Why I’m using Instagram Stories to share music

In that context, using Instagram Stories to share music makes so much sense, it’s so much fun.

When you post a 4 minute YouTube video to Facebook, nobody listens. Ok, maybe that 1 dude that always reacts with a lot of emoji, but nobody else. When you insert a short clip combined with an interesting visual into your Instagram Stories, you have a captive audience.

I wrote about Instagram Stories last month, and I don’t like repetition, but I’m so excited about this: the web is about doing what gets you the most attention, and the highest quality attention. I don’t know any other medium, other than my newsletter, that gives me a better type of attention than Instagram Stories.

And my newsletter is basically professional. So if it’s just about friends, then Instagram Stories is the best for me.
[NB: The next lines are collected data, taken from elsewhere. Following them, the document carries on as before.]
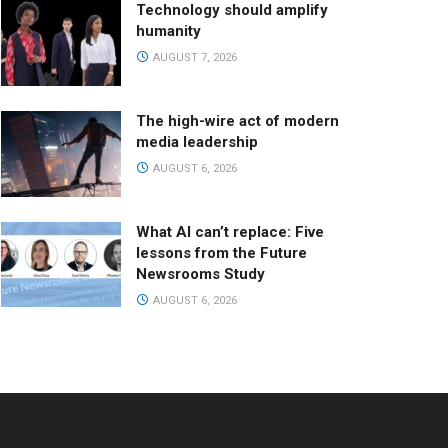
Technology should amplify
humanity
AUGUST 7, 2026
The high-wire act of modern
media leadership
AUGUST 6, 2026
What AI can’t replace: Five
lessons from the Future
Newsrooms Study
AUGUST 6, 2026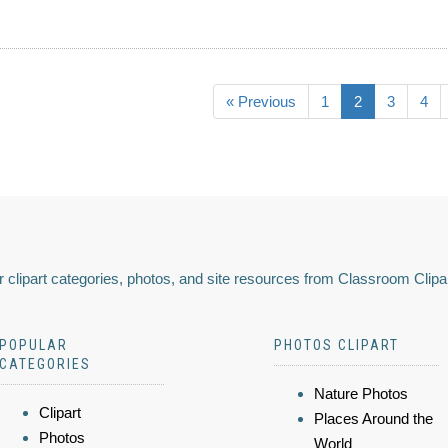
« Previous
1
2
3
4
 clipart categories, photos, and site resources from Classroom Clipa
POPULAR
PHOTOS CLIPART
CATEGORIES
Nature Photos
Clipart
Places Around the
Photos
World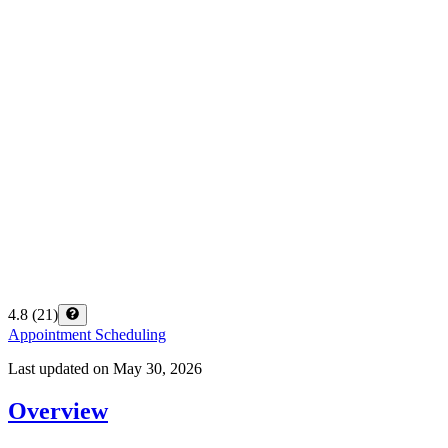
4.8
(
21
)
Appointment Scheduling
Last updated on
May 30, 2026
Overview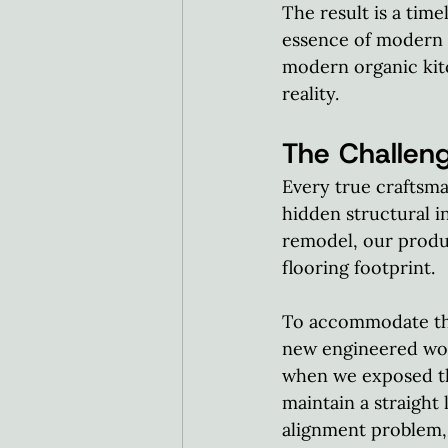
The result is a time
essence of modern 
modern organic kit
reality.  
The Challeng
Every true craftsma
hidden structural i
remodel, our produ
flooring footprint.  
To accommodate the
new engineered wood
when we exposed the
maintain a straight 
alignment problem, 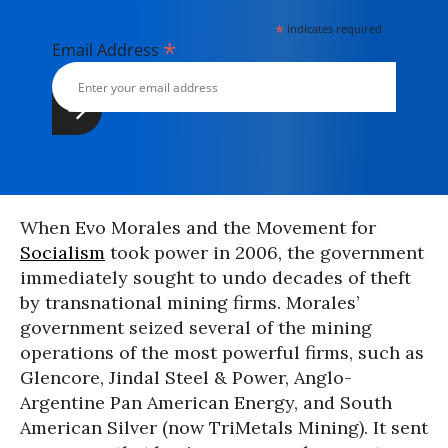
*
indicates required
*
Email Address
When Evo Morales and the Movement for
Socialism
took power in 2006, the government
immediately sought to undo decades of theft
by transnational mining firms. Morales’
government seized several of the mining
operations of the most powerful firms, such as
Glencore, Jindal Steel & Power, Anglo-
Argentine Pan American Energy, and South
American Silver (now TriMetals Mining). It sent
Plus people engage! Instead of acknowledging you by clicking a meaningless like button or heart icon, they actually reply to your public stories. With words! Like human beings!

They’ll say: “wow, that’s such a cool track, I didn’t know you were into that too!” or “did you know they have a concert soon?” or “what is this? can you send me more of this?”

Media changes music

The record changed music. MTV changed music. Then the internet changed music by allowing the emergence of global undergrounds. The playlist economy changed music because producers now optimize tracks to lower the skip rate, bringing the vocals into the first few seconds of the track.

The Stories format could further affect music, because it stresses the importance of making an impact with a song, even if people hear just a few seconds of any part of it. Good music has that already, so fingers crossed: we’ll see much more great music made.